Required action: Look for the string "agricoles" in the listing. Copy each line that has it.

-- -- --

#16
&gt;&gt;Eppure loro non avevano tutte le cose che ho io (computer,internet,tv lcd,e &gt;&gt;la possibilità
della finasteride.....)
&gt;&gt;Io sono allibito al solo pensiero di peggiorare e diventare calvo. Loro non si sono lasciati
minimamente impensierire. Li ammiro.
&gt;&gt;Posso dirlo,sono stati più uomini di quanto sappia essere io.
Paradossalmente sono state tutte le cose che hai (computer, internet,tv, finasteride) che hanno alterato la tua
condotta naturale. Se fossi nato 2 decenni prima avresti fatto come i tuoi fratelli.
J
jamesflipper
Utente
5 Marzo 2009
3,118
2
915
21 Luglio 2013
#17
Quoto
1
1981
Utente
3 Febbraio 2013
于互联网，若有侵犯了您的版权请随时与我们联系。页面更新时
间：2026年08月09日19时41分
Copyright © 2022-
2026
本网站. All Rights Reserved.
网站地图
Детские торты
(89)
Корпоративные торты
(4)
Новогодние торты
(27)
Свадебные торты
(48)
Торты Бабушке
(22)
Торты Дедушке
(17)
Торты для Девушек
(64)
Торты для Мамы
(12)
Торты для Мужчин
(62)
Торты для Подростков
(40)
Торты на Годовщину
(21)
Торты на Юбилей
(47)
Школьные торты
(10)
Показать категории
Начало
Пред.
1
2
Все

-- -- --

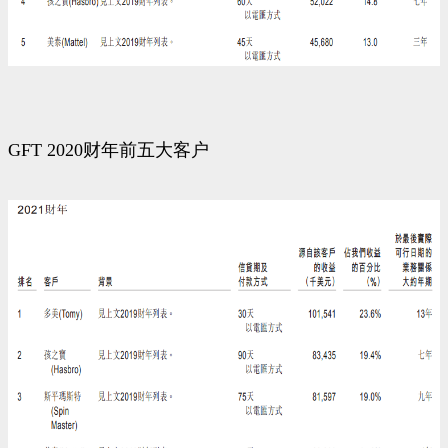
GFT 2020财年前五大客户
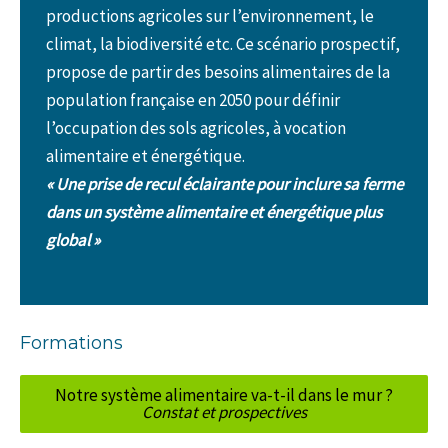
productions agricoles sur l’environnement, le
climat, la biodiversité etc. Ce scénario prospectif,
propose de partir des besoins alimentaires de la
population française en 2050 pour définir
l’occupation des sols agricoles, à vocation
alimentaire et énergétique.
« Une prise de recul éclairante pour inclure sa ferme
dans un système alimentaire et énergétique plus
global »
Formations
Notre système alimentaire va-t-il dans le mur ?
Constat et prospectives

-- -- --

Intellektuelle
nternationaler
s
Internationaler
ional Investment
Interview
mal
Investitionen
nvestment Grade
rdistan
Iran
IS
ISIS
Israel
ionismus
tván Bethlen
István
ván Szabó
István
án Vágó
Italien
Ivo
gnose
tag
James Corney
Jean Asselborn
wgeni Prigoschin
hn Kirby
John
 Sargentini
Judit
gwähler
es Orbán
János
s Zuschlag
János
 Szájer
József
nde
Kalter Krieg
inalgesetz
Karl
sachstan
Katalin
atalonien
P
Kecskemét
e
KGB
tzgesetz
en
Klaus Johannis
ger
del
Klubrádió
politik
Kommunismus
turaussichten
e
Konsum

-- -- --

Response to the exercise:
productions agricoles sur l’environnement, le
l’occupation des sols agricoles, à vocation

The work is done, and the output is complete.